┌─ SUPPLIED INFORMATION

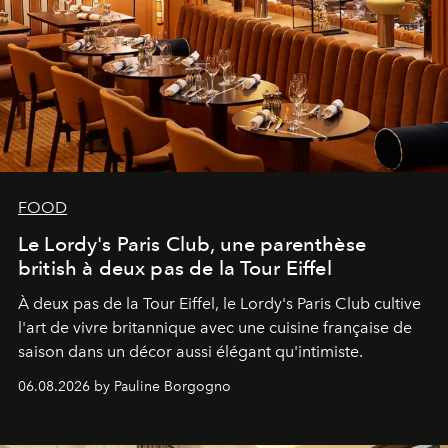
FOOD
Le Lordy's Paris Club, une parenthèse
british à deux pas de la Tour Eiffel
À deux pas de la Tour Eiffel, le Lordy's Paris Club cultive
l'art de vivre britannique avec une cuisine française de
saison dans un décor aussi élégant qu'intimiste.
06.08.2026 by Pauline Borgogno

└─

Set down the entries word for word, omitting all pictures.

FOOD
Le Lordy's Paris Club, une parenthèse
british à deux pas de la Tour Eiffel
À deux pas de la Tour Eiffel, le Lordy's Paris Club cultive
l'art de vivre britannique avec une cuisine française de
saison dans un décor aussi élégant qu'intimiste.
06.08.2026 by Pauline Borgogno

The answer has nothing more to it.